The regime announced last week that it had broken up a similar rebel group.

Interior Minister Néstor Reverol said members captured included retired military officers who joined a terrorist group to arrange for logistics and more recruits to later launch a campaign of “selective assassinations” of senior government officials.

The regime also announced the capture last week of retired Col. Oswaldo García Palomo, accused of participating in at least one plot to topple Maduro.

Maduro’s doubts about the loyalty of his armed forces have been growing since he was sworn in to a second presidential term Jan. 10, ignoring broad complaints that his election was fraudulent and warnings from the international community that he would not be recognized as the legitimate leader of Venezuela.

His troubles increased two weeks later after Juan Guaidó, then president of the opposition-controlled National Assembly, swore himself in as interim president. Guaidó argued that the electoral fraud meant that the post of Venezuelan president was vacant and that the country’s constitution calls for it to be filled by the National Assembly president until new elections are held.

Like a growing list of nations, recent polls indicate that the majority of Venezuelans reject the legitimacy of Maduro’s new presidential term.

A poll by the Meganalisis firm published last week showed that only 4.1 percent of Venezuelans accept Maduro as the legitimate president, while 84.6 percent support Guaidó

Over the weekend, Maj. Gen. Esteban Yánez Rodríguez, air force director of strategic planning, became the highest ranking active-duty officer to back Guaidó. He posted a video recognizing Guaidó as the legitimate president of Venezuela.

Yánez’ statement is significant because he’s part of the high military command, said José Colina, a retired National Guard lieutenant who maintains contact with active-duty officers from his home in Miami.

“He’s the first member of that hierarchy to speak out from inside the country.
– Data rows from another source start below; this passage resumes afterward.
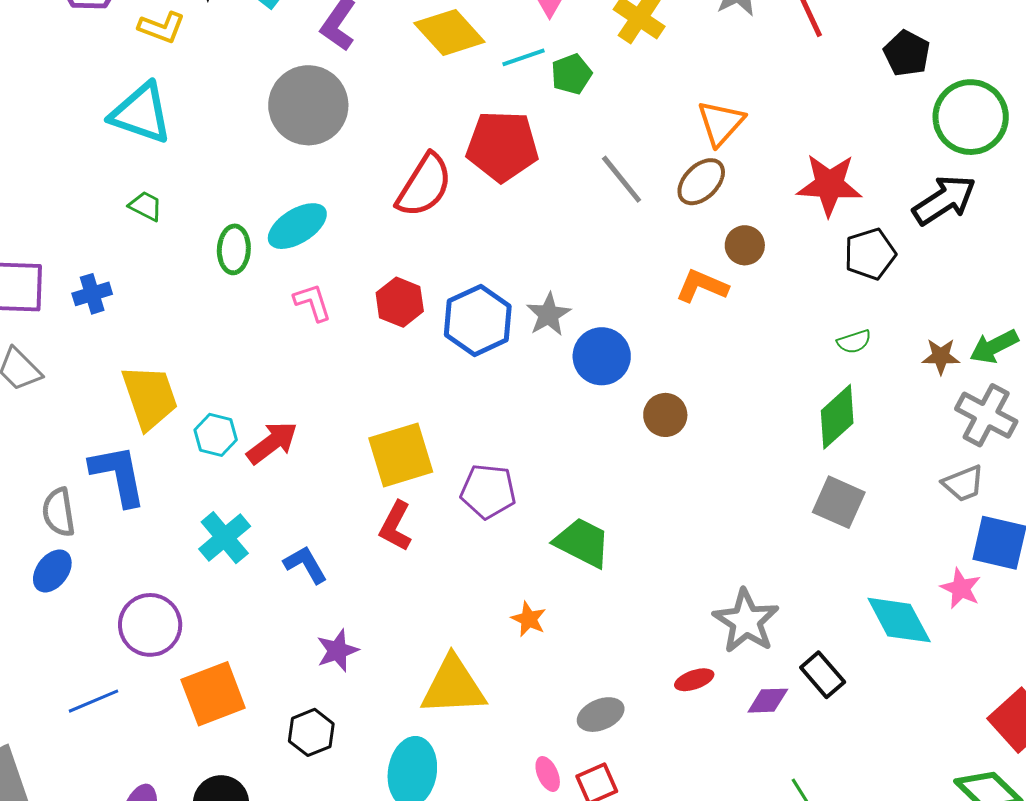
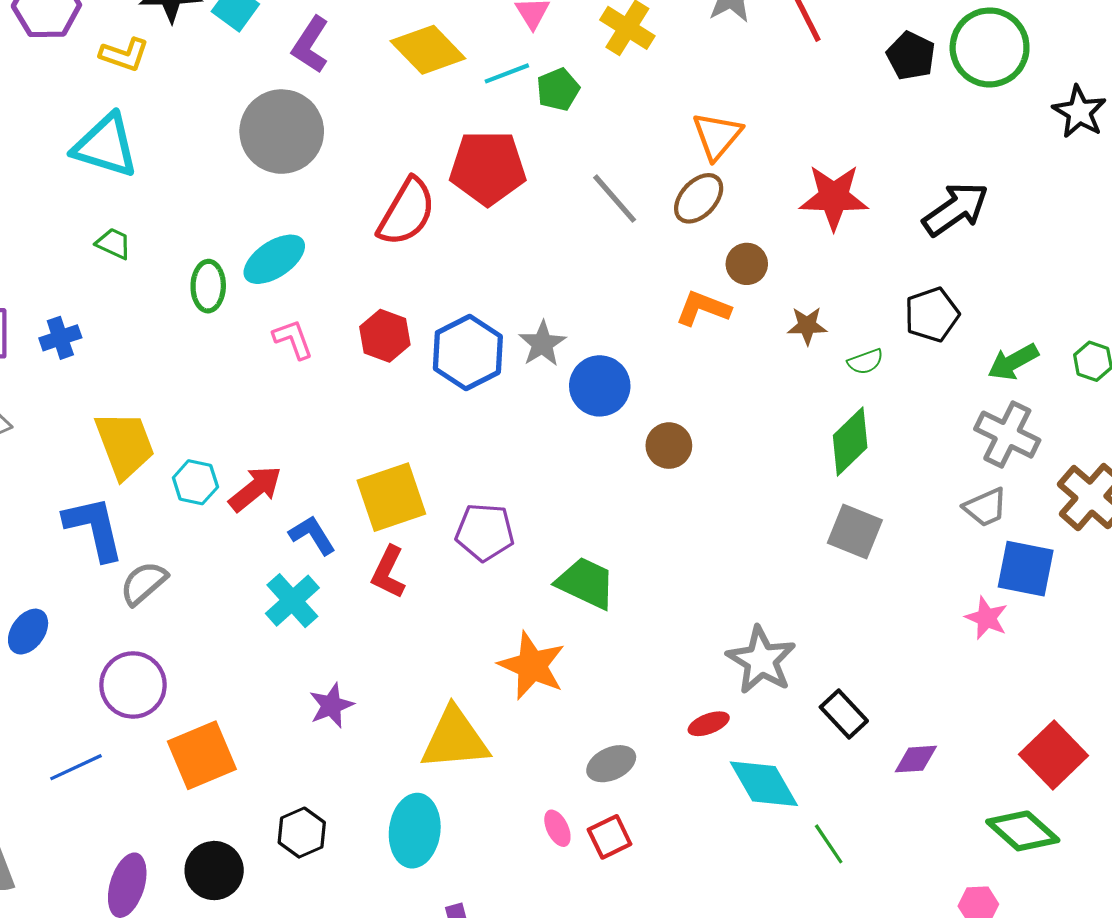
green circle: (971, 117) -> (990, 47), moved
black pentagon: (870, 254) -> (932, 315), moved
brown star: (941, 356) -> (807, 326), moved
gray semicircle: (59, 512) -> (144, 583), moved, turned 60
cyan cross: (225, 538) -> (292, 601), moved
blue L-shape: (305, 565) -> (312, 535), moved
orange star: (529, 619) -> (532, 666), size x1.8
cyan diamond: (899, 620) -> (764, 784), moved
purple diamond: (768, 701) -> (916, 759), moved
black hexagon: (311, 732) -> (302, 833), moved

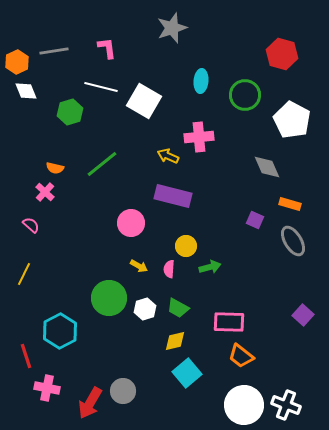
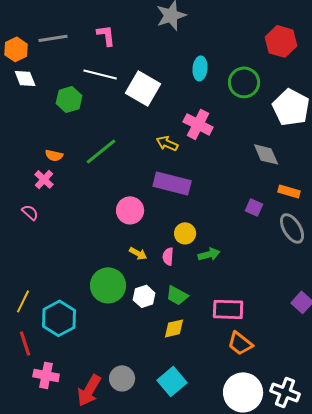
pink cross: (199, 137) -> (198, 124), turned 32
yellow line: (24, 274) -> (23, 301), moved
cyan square: (187, 373) -> (172, 381), moved

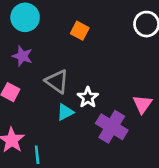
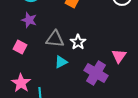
gray triangle: (57, 81) -> (55, 39), turned -30
white star: (88, 97) -> (78, 42), moved

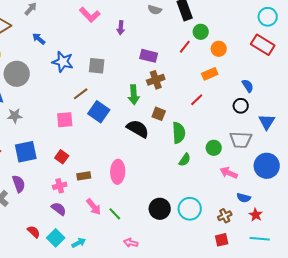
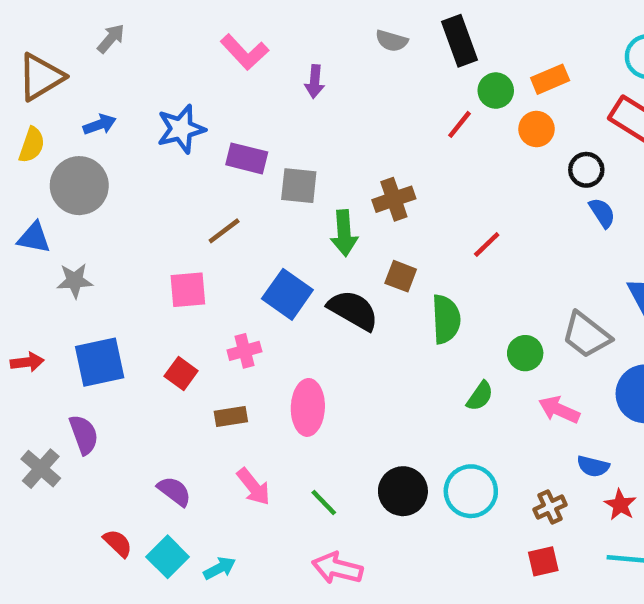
blue arrow: (39, 39) -> (100, 124), moved, turned 120
purple rectangle: (149, 56) -> (247, 158), moved
blue star: (63, 62) -> (181, 129), moved, turned -30
gray square: (97, 66) -> (299, 186), moved
orange rectangle: (210, 74) -> (550, 79), moved
black circle: (241, 106) -> (586, 170), moved
blue square: (99, 112) -> (287, 294), moved
gray trapezoid: (241, 140) -> (586, 335), turned 35
green semicircle: (185, 160) -> (480, 396), moved
pink cross: (60, 186) -> (244, 351), moved
green line: (115, 214) -> (324, 503), moved
pink arrow: (131, 243) -> (337, 568), size x1.5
He went into hiding immediately, but he’s an example for other officers who might be thinking of taking the same path,” said Colina.

The fact that an officer so close to the top decided to publicly break with Maduro strengthens the perception that the regime has entered a stage where its survival is unsustainable, he added.

“When an officer of his caliber takes that step, it’s because he’s seeing that a break is imminent,” Colina said. “He takes that step because what he’s seeing within the armed forces and within the country is telling him that Maduro is on his way out.”

U.S. officials are also directing those kinds of pronouncements toward the military.

“To the elite in the Military, the majority of whom do not support Nicolás Maduro, and are looking at each other wondering, well, who is going to go first? Understand that there are many of those in the top that are already sending their families away. And they will be the first ones gone,” Florida Republican Sen. Marco Rubio said last week during a gathering with the Venezuelan community in Doral in a message clearly directed to the Venezuelan armed forces.

“You are going to wake up one morning to the news that Nicolás Maduro and Diosdado Cabello (the regime’s No. 2) and all these other people have left and you are going to be stuck behind, don’t let that happen, take the step that you must now,” Rubio said. “Don’t let that happen to you. Take the steps now that you must take to recover and restore the dignity of this great nation.”